Regulation Is Maturing

2026 has become a turning point for the crypto industry: after years of uncertainty, the two largest markets – Europe and the US – are finally establishing clear rules of the game. Let’s look at what this means for traders and algorithmic systems.

MiCA: Europe Sets the Standard

What Is MiCA

Markets in Crypto-Assets Regulation (MiCA) is a comprehensive EU regulation governing the issuance, circulation, and trading of crypto-assets.

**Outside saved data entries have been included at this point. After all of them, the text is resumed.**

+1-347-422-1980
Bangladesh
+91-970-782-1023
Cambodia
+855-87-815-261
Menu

It came into full effect on December 30, 2024, and by 2026 most market participants are required to comply with its provisions.

Key Provisions

For stablecoin issuers:

  • Mandatory authorization from a regulator
  • 1:1 reserves in highly liquid assets
  • Daily disclosure of reserve composition
  • Transaction volume limits (for stablecoins not pegged to the euro)

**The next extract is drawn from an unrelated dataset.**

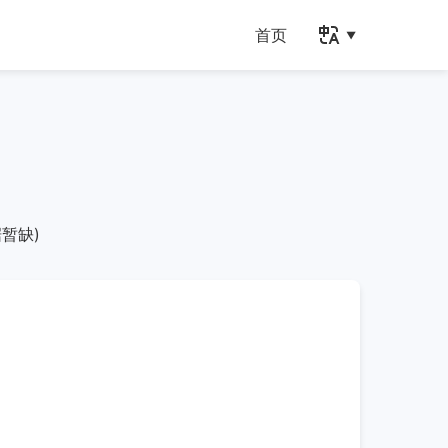
首页
暂缺)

For crypto exchanges (CASP):

  • Licensing in one EU country (passporting across the entire union)
  • Capital requirements (from EUR 50,000 to EUR 150,000)
  • KYC/AML for all clients
  • Pricing transparency
  • Client asset protection (asset segregation)

For traders:

  • All crypto-asset transactions are subject to taxation
  • Mandatory identification for transactions exceeding EUR 1,000
  • Transfer of Funds Regulation (TFR) – the “travel rule” for crypto transfers

First-Year Results

  • 42 companies obtained a CASP license in the EU
  • Tether (USDT) lost 30% of the European market to USDC and EUR-pegged stablecoins
  • Trading volume on regulated exchanges grew by 25%

CLARITY Act: The US Catches Up

What It Is

The CLARITY Act is a bill making its way through the US Congress. Its goal is to establish a clear jurisdictional division between the SEC (securities) and CFTC (commodity markets) regarding crypto-assets.

Key Provisions

  • Definition: a crypto-asset is a digital commodity (not a security) if it is sufficiently decentralized
  • SEC regulates tokens that are securities (security tokens)
  • CFTC regulates decentralized crypto-assets (Bitcoin, Ethereum, etc.)
  • Exchanges must register with the appropriate regulator
  • Taxation: crypto-assets are taxed as property (capital gains)

Status

As of March 2026, the CLARITY Act has passed the House of Representatives and is under consideration in the Senate. It is expected to be enacted before the end of 2026.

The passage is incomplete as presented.